* Records to use

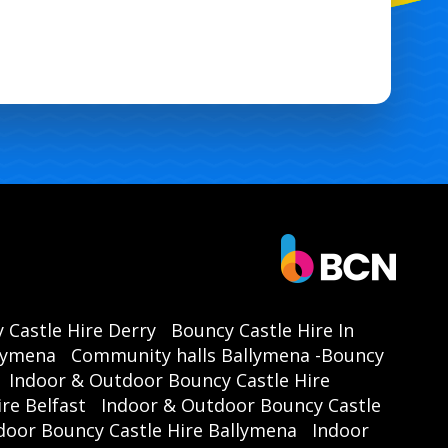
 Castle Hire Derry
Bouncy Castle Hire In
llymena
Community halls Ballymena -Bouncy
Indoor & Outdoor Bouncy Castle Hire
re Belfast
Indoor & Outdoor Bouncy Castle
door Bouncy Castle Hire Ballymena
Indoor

* What you are asked to do
Repeat the whole listing above word for word, but keep any picture out of it.

* Task solution
 Castle Hire Derry
Bouncy Castle Hire In
llymena
Community halls Ballymena -Bouncy
Indoor & Outdoor Bouncy Castle Hire
re Belfast
Indoor & Outdoor Bouncy Castle
door Bouncy Castle Hire Ballymena
Indoor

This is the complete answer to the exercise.